What you return must match the records word for word, except that images are dropped.

++++ RECORDS PROVIDED ++++

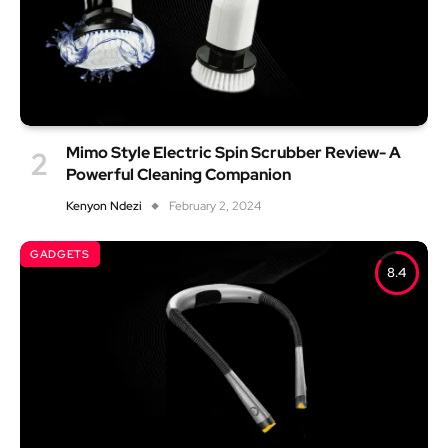
Mimo Style Electric Spin Scrubber Review- A
Powerful Cleaning Companion
Kenyon Ndezi
February 2, 2024
GADGETS
8.4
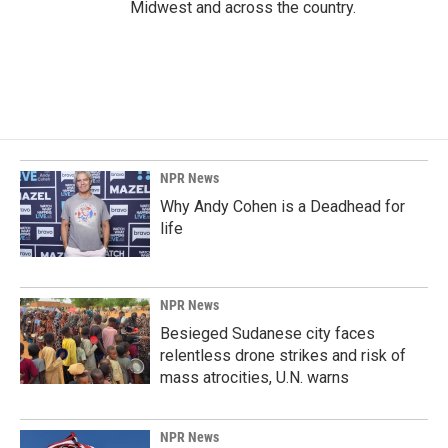
Midwest and across the country.
NPR News
Why Andy Cohen is a Deadhead for
life
NPR News
Besieged Sudanese city faces
relentless drone strikes and risk of
mass atrocities, U.N. warns
NPR News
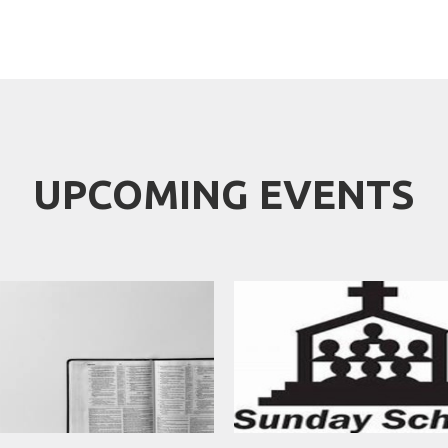
UPCOMING EVENTS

++++

> RESULT:
Mimo Style Electric Spin Scrubber Review- A
Powerful Cleaning Companion
Kenyon Ndezi
February 2, 2024
GADGETS
8.4
Midwest and across the country.
NPR News
Why Andy Cohen is a Deadhead for
life
NPR News
Besieged Sudanese city faces
relentless drone strikes and risk of
mass atrocities, U.N. warns
NPR News
UPCOMING EVENTS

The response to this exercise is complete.